Of all the albums I've heard this year, I can't think of one I've simultaneously looked forward to and dreaded as much as this. Life of Agony's 1997 opus 'Soul Searching Sun' was virtually flawless, and the prospect of a second round had me creaming myself. But, of course, there was always the chance 'Broken Valley' would be standard reunion fodder and piss all over the band's fine legacy. So which is it?
The former, fortunately. 'Broken Valley' picks up precisely where 'Soul Searching Sun' left off: this is top notch melodic hardcore with a strong retro edge, everything Audioslave promised and failed to deliver.

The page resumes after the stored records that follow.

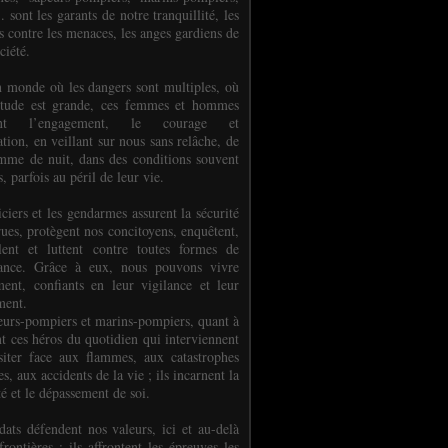
.. sont les garants de notre tranquillité, les
s contre les menaces, les anges gardiens de
ciété.
 monde où les dangers sont multiples, où
titude est grande, ces femmes et hommes
nent l’engagement, le courage et
tion, en veillant sur nous sans relâche, de
mme de nuit, dans des conditions souvent
es, parfois au péril de leur vie.
ciers et les gendarmes assurent la sécurité
rues, protègent nos concitoyens, enquêtent,
llent et luttent contre toutes formes de
uance. Grâce à eux, nous pouvons vivre
ment, confiants en leur vigilance et leur
ment.
eurs-pompiers et marins-pompiers, quant à
nt ces héros du quotidien qui interviennent
siter face aux flammes, aux catastrophes
es, aux accidents de la vie ; ils incarnent la
té et le dépassement de soi.
dats défendent nos valeurs, ici et au-delà
rontières ; ils affrontent les épreuves les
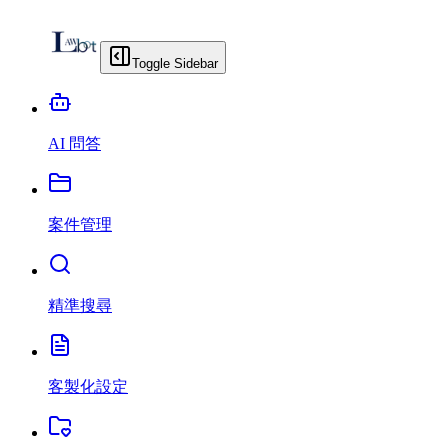
Toggle Sidebar
AI 問答
案件管理
精準搜尋
客製化設定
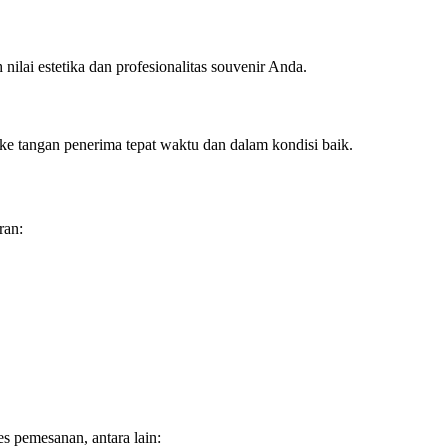
lai estetika dan profesionalitas souvenir Anda.
ke tangan penerima tepat waktu dan dalam kondisi baik.
ran:
 pemesanan, antara lain:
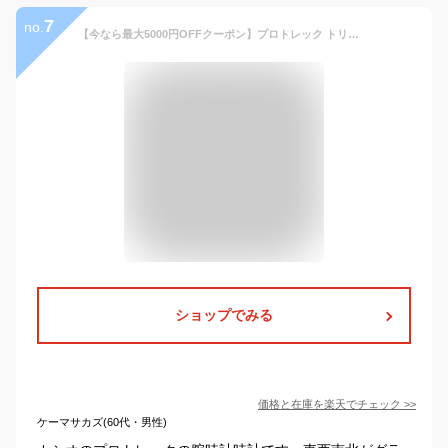
7
no.
【今なら最大5000円OFFクーポン】プロトレック トリプルセンサーVer.3 PRG-330-9AJF メンズ 腕時計 ソーラー デジタル イエロー ブラック 登山 国内正規品 カシオ
ショップでみる
価格と在庫を
楽天
でチェック
>>
ケーマサカズ(60代・男性)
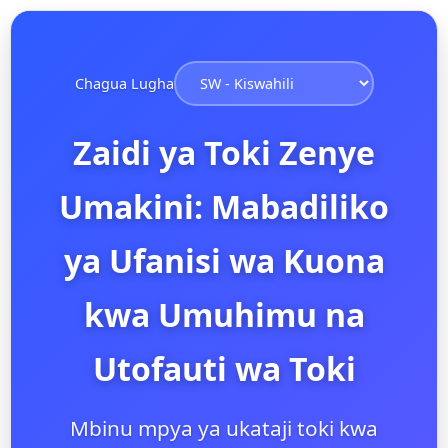
Chagua Lugha
Zaidi ya Toki Zenye
Umakini: Mabadiliko
ya Ufanisi wa Kuona
kwa Umuhimu na
Utofauti wa Toki
Mbinu mpya ya ukataji toki kwa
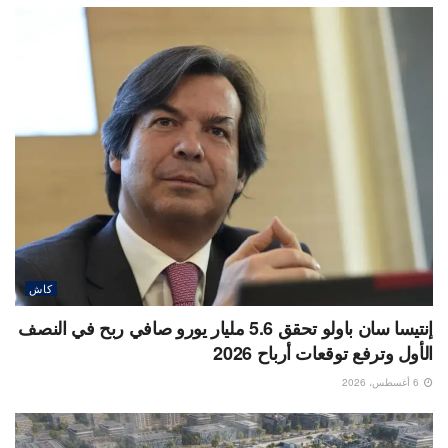
كاش
إنتيسا سان باولو تحقق 5.6 مليار يورو صافي ربح في النصف
الأول وترفع توقعات أرباح 2026
6 أغسطس، 2026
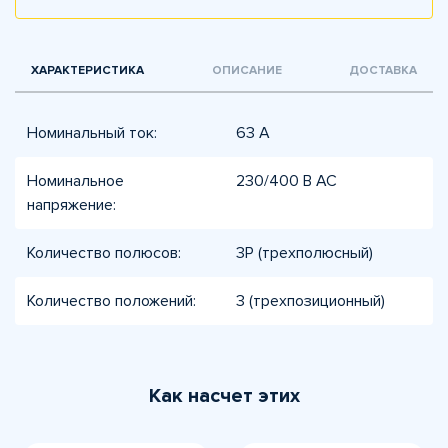
ХАРАКТЕРИСТИКА
ОПИСАНИЕ
ДОСТАВКА
Номинальный ток:
63 А
Номинальное
230/400 В AC
напряжение:
Количество полюсов:
3P (трехполюсный)
Количество положений:
3 (трехпозиционный)
Как насчет этих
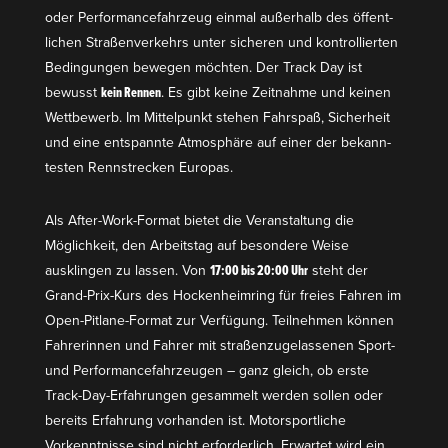
oder Perfor­mance­fahrzeug einmal außerhalb des öffent­
lichen Straßen­ver­kehrs unter sicheren und kontrol­lierten
Bedin­gungen bewegen möchten. Der Track Day ist
bewusst
kein Rennen
. Es gibt keine Zeitnahme und keinen
Wettbewerb. Im Mittel­punkt stehen Fahrspaß, Sicherheit
und eine entspannte Atmosphäre auf einer der bekann­
testen Rennstrecken Europas.
Als After-Work-Format bietet die Veran­staltung die
Möglichkeit, den Arbeitstag auf besondere Weise
ausklingen zu lassen. Von
17:00 bis 20:00 Uhr
steht der
Grand-Prix-Kurs des
Hocken­heimring
für freies Fahren im
Open-Pitlane-Format zur Verfügung. Teilnehmen können
Fahre­rinnen und Fahrer mit straßen­zu­ge­las­senen Sport-
und Perfor­mance­fahr­zeugen – ganz gleich, ob erste
Track-Day-Erfah­rungen gesammelt werden sollen oder
bereits Erfahrung vorhanden ist. Motor­sport­liche
Vorkennt­nisse sind nicht erfor­derlich. Erwartet wird ein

Most of the album is straightforward riff-verse-big chorus rock, distinguished by crunching guitars, radiant melody and the charming vocals of Keith Caputo. There's not a lot of variety, sure, but who needs variety when the songs are this good?
It's the occasions where the template is torn up that the most interest lies, of course. The title track is a stop-start epic with painfully delicate verses and a soaring chorus: one of the few moments here that stands fully apart from LoA's previous triumphs and shows a way forward. Of the generic, 'Last Cigarette' and 'Junk Sick' stand out but, to be honest, it's a continuous high and the peaks are relative ones. Only a couple of inconsequential shorts break the flow, and the quality of the remaining twelve tracks compensates.